I am seeing this timeout happen quite a lot recently when querying the Referral table, attempting to grab 1000 records at a time. Lots of this: “Transport error occurred: cURL error 28: Operation timed out after 60000 milliseconds with 0 bytes received”. This happens randomly to other tables, but the referral table seems to happen quite frequently.
Before the move away from Mashery I almost never saw this timeout reached, only since the change to Apigee have I been seeing it happen and happen frequently.
I am working on the best way to increase the Guzzle curl timeout to match the 300 seconds Apigee is supposedly configured for, but I am not sure why requests are timing out more since the change? Is the API via Apigee no longer capable of delivering a request for 1000 records in a timely manor?
Edit: Checking the usual time a successful request of 1000 referrals takes, and it appears to happen in about an average of 0.5 to 1 seconds to complete, so for some reason it is just not returning a response within 60 seconds. Attempting to increase the guzzle timeout to see if it takes the full 300 seconds or what.
The backend providing the response did not change. Apigee is just providing the authentication and proxying the request to one our our backend apps. Depending on which app you are hitting on the backend can determine latency of calls. An app that is under heavy load can take a long time to return if it returns at all. If you have an app name you are hitting and a timeframe I can dig around our logs to see if I see anything going on.
I did manage to adjust the guzzle request timeout on our end and logged the time of each call for a few hours, it does appear that sometimes calls can take over 60 seconds to respond, one took 111 seconds. So yeah, it appears that occasionally our app is under load (not sure anything special was happening during that 111 second one, but who knows).
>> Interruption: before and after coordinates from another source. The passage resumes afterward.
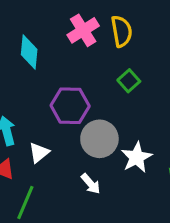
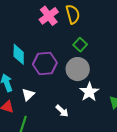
cyan diamond: (29, 52) -> (19, 54), moved
gray circle: (99, 139) -> (78, 69), moved

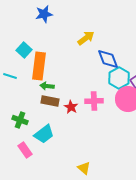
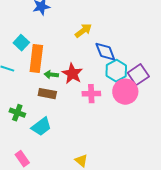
green arrow: (47, 86) -> (51, 75), moved
red star: (71, 107) -> (72, 74), moved, size x1.5
pink rectangle: (25, 150) -> (22, 159), moved

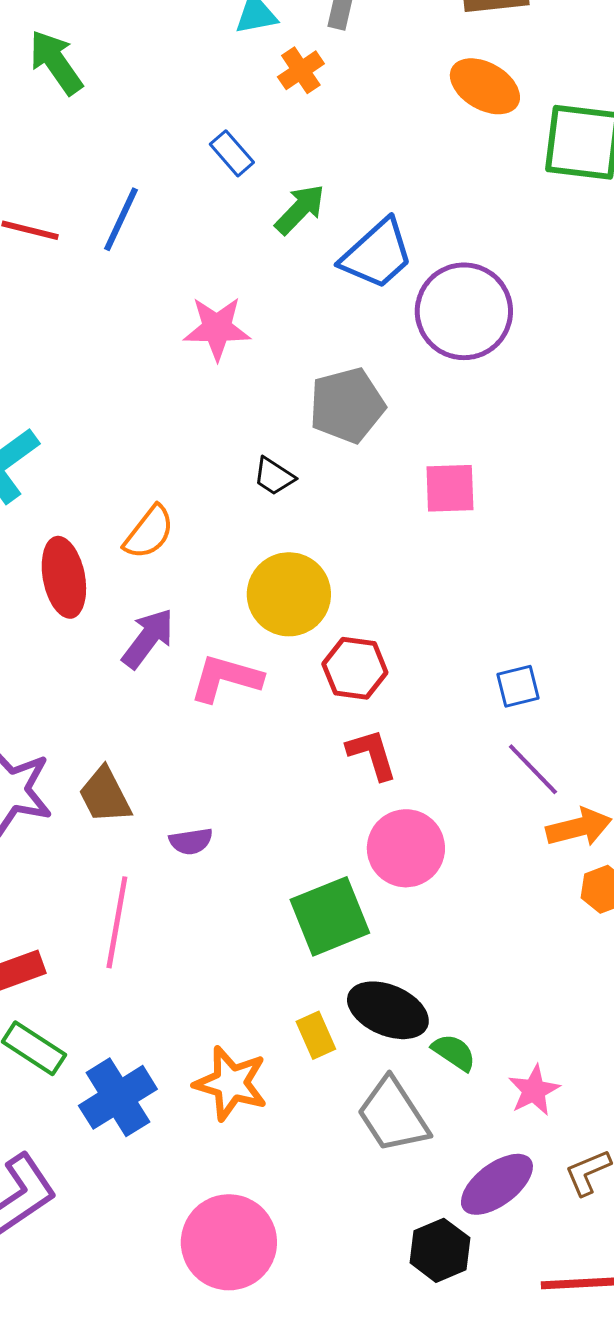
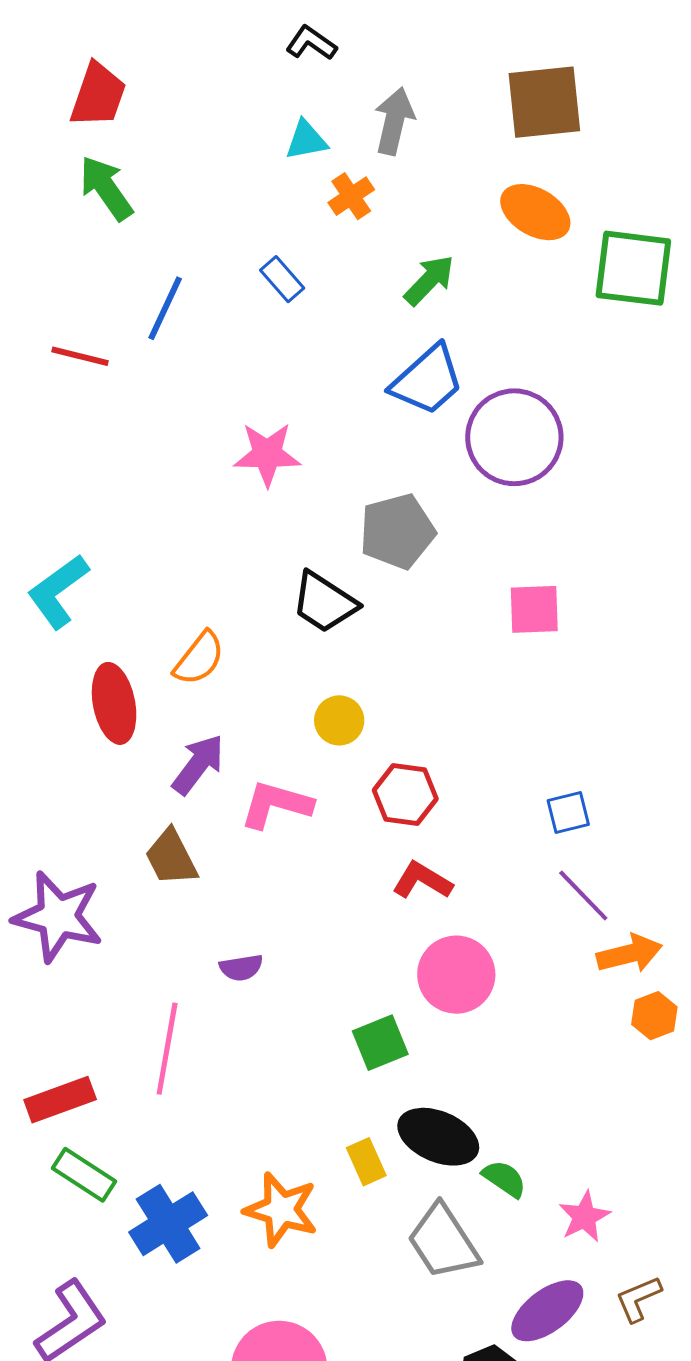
green arrow: (300, 209) -> (429, 280), moved
blue line: (121, 219) -> (165, 308), moved
black trapezoid: (274, 476) -> (324, 602), size x1.6
pink square: (450, 488) -> (534, 609), moved
yellow circle: (289, 594) -> (339, 720), size x0.6
red L-shape: (372, 754) -> (422, 881), turned -42
brown trapezoid: (105, 795) -> (171, 858), moved
green square: (330, 916) -> (380, 1043), size x0.7

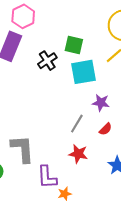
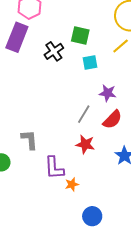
cyan square: (83, 72) -> (90, 62), size x0.6
red semicircle: (106, 129) -> (112, 120), size x1.5
gray L-shape: (22, 149) -> (29, 140), size x0.7

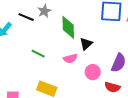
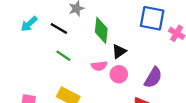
black line: (26, 17) -> (59, 28), moved
pink circle: (93, 72) -> (119, 74), moved

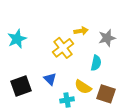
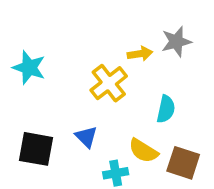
gray star: (107, 38) -> (176, 42), moved
cyan star: (17, 39) -> (29, 68), turned -30
black square: (21, 86) -> (36, 149), turned 30

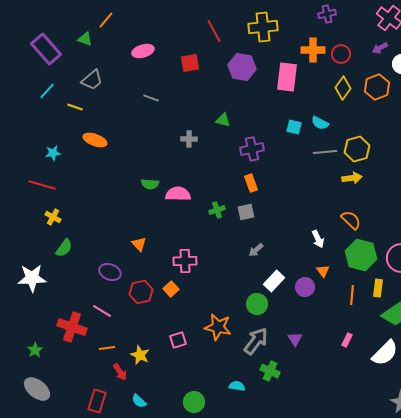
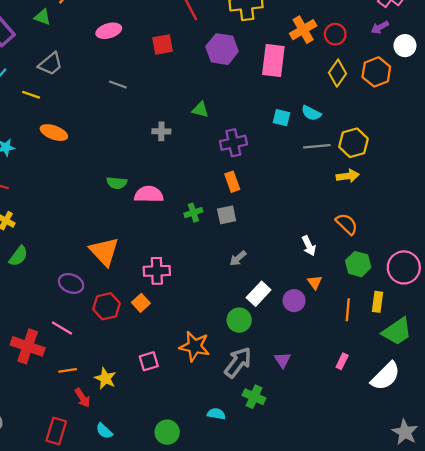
orange cross: (313, 50) -> (303, 30), turned -30
orange triangle: (139, 244) -> (104, 251), size x1.8
green hexagon: (361, 255) -> (358, 264), size x0.7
It is possible I am noticing this more since I have extended our logging and have been watching it more closely since the switch to Apigee initially was having some issues.
The vast majority of API calls take under 1 second, but since 01/30/2020, we are seeing many that take 200+ seconds which is pushing the average way up.
I have getting data together for your ticket, but I wanted to clarify a few thing. We have actually been putting all API calls through Apigee since the beginning of December. However the end of January was around when we finally cutover token generation from Mashery to Apigee. The latency Apigee introduces is very small. The latency increases you are seeing is most likely coming from our backends. I am tracking down to see if there were any changes to our backends around the time the response times in your graph went up. This could also be tenant specific. Are you accessing more than one tenant (a Keap customer) or are all your calls hitting a single tenant. If this is going against a single tenant then it is possible this tenant started to struggle or is being affected by a noisy neighbor. If you know what tenant/s are having the highest latency I would love to get that data. Also I would love to get your client_id so I can pull more specific logs. The following are the latencies Apigee introduced from Jan 28th - Feb 3rd across all tenants:
We don’t have the same data tracking for each call as Randy, but I am seeing calls here and there taking 300+ seconds (timeouts) as well as 503 errors occasionally. As mentioned previously, I did record the times of the calls for a brief period and most are 0.5 to 1 seconds, but here and there take longer or don’t respond.
I have adjusted my code to retry the call right away when encountering a timeout or 503 and so far all of the retries have succeeded. At this point I am unsure if the performance is different than a few months ago, we didn’t have as close of logging on our calls and errors as we do now.